Background: Preimplantation development of mammalia is characterized by cell surface changes functioning in intercellular communication and adhesion. The glycoconjugate role in cellular interactions has been analysed for several groups but not in sheep embryos. The binding patterns of eleven lectins during sheep preimplantation development were investigated and the role of glycoconjugates in early development was discussed.
Methods: Ultrathin sections from preimplantation ovine embryos (3-7 days) were incubated with different colloidal gold conjugated lectins and the frequency of gold particles on the cell membrane, some organelles, and the zona pellucida was evaluated.

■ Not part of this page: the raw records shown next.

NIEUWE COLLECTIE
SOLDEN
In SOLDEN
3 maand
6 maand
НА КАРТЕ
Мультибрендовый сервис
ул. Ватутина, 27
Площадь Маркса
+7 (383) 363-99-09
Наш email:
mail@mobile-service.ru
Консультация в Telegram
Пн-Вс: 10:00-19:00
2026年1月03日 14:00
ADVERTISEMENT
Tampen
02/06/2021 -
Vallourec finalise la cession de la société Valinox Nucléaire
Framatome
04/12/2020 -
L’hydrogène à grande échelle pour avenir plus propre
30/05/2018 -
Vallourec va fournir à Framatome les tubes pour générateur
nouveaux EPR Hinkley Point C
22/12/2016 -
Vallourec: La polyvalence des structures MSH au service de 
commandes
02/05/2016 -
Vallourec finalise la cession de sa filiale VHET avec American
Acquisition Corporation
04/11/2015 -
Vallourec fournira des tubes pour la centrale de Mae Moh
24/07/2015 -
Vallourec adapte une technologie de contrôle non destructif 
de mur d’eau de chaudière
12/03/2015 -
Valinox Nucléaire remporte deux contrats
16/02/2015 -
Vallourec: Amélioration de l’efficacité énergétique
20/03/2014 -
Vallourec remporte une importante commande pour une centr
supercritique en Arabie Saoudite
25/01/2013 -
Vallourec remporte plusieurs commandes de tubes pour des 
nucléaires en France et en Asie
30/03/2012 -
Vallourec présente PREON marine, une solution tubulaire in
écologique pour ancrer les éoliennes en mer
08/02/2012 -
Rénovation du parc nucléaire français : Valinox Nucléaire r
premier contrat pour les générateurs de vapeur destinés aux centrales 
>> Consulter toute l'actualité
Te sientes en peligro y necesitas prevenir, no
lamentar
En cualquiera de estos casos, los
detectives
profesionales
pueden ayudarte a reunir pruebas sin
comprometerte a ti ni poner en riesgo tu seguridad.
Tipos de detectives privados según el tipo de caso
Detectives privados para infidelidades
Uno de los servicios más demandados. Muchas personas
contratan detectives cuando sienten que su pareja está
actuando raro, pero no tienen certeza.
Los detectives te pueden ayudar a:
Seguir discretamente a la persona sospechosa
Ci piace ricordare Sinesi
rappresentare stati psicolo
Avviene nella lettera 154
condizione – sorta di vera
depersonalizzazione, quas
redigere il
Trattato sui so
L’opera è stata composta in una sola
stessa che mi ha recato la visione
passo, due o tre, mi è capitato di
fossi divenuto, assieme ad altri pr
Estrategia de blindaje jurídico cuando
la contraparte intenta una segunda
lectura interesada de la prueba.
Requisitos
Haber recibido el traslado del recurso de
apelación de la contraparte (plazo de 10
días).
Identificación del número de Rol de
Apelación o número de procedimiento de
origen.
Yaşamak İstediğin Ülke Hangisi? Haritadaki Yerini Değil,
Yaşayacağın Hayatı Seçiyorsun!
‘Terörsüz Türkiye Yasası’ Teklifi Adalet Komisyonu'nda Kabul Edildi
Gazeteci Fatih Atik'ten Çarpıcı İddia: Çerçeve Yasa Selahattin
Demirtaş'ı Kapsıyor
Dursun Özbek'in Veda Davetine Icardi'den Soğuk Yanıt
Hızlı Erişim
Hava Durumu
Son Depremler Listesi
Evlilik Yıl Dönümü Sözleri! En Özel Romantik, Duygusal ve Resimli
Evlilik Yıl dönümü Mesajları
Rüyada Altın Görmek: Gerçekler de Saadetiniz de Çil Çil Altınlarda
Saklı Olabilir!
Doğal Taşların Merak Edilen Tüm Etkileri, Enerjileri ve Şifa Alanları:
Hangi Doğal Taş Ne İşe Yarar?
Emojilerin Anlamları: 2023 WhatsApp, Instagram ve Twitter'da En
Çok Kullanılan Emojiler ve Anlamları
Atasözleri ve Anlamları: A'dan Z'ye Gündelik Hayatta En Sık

Results and conclusions: We observed a higher staining of WGA, DBA, and SBA lectins in the intercellular contact zone with respect to the free cell surface of blastomeres during cleavage. This indicates that the N-acetyl galactosamine and N-acetyl glucosamine residues may be involved in sheep morula compaction. In contrast, the trophoblast cell displays an increase of staining of some lectins previously identified during cleavage (LcH, WGA, SBA, MPA, and PNA) on the free membrane, and a lack of sugar residues in the intercellular surface. This polarization of the trophoblast cell surface is not observed in the inner cell mass and could provide a mechanism for differentiation within the blastocyst. Intracytoplasmic vesicles show a cytochemical identity with lysosomes in the blastocyst (abundant GlcNAc and Man/Glc residues) that may reflect a functional relationship between both organelles in an intracellular cycle. The zona pellucida presents abundant GalNAc, GlcNAc, and Gal residues during preimplantation ovine development.